NASH in Obese Lady with Elevated LFT
Author: V. Dimov, M.D.,
Reviewer: S. Randhawa, M.D.
A 64 yo AAF with a PMH of CAD, HTN, hypercholesterolemia, GERD, diverticulosis is admitted to the hospital with chest pain (CP). She was ruled out for acute ischemia and has no complaints now.
Medications
Vasotec, Ultram, Zetia, ASA, Norvasc.
SH
No EtOH or tobacco abuse.
Physical examination
Obese in NAD. BP 187/86.
Otherwise unremarkable.
Laboratory results

Elevated LFT, mainly AST, ALT and AP; bilirubin was normal (click to enlarge the image).

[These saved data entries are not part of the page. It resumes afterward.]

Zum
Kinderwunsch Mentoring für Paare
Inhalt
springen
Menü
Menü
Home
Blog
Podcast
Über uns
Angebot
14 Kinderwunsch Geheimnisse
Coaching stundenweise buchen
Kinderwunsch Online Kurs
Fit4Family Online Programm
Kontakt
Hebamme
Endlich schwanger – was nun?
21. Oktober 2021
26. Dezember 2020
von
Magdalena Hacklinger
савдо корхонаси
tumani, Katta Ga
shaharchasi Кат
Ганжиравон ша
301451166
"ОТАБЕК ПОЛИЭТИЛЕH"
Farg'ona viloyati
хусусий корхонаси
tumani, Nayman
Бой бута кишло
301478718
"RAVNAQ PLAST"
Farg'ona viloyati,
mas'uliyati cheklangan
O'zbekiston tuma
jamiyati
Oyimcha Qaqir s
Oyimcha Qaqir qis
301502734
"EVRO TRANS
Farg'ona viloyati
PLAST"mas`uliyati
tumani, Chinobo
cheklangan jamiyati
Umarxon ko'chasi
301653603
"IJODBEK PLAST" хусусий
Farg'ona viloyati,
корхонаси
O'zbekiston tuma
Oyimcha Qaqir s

What is the first question to ask?
What are the baseline LFTs?
She had normal LFTs one year ago.
What do you think is the reason for elevated LFT?
Hepatitis - viral vs. drug-induced?
NASH.
What to do next?
Repeat LFTs, check "hepatitis profile", liver U/S.

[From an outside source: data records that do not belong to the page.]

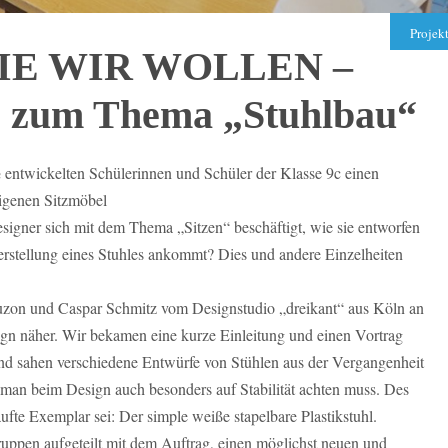
Projek
IE WIR WOLLEN –
 zum Thema „Stuhlbau“
entwickelten Schülerinnen und Schüler der Klasse 9c einen
m
eigenen Sitzmöbel
signer sich mit dem Thema „Sitzen“ beschäftigt, wie sie entworfen
rstellung eines Stuhles ankommt? Dies und andere Einzelheiten
uzon und Caspar Schmitz vom Designstudio „dreikant“ aus Köln an
n näher. Wir bekamen eine kurze Einleitung und einen Vortrag
und sahen verschiedene Entwürfe von Stühlen aus der Vergangenheit
 man beim Design auch besonders auf Stabilität achten muss. Des
ufte Exemplar sei: Der simple weiße stapelbare Plastikstuhl.
uppen aufgeteilt mit dem Auftrag, einen möglichst neuen und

The hepatitis profile was negative.

U/S of the liver showed gallstones without evidence of cholecystitis and a fatty liver (click to enlarge the image).
How is the lipid profile?
She had elevated triglecyrides and cholesterol.
Final diagnosis
Fatty liver with likely NASH.
What happened?
Her LFTs decreased but did not go down to baseline during this hospital stay. She was asymptomatic and was discharged home with a diet modification and a 2-week follow-up.
What did we learn from this case?
Not all elevations of LFTs are due to viral or drug-induced hepatitis. Keep NASH in mind, especially in obese patients with elevated triglycerides or/and cholesterol.
References
Diagnosis and Management of Nonalcoholic Steatohepatitis (NASH). AFP, 2001.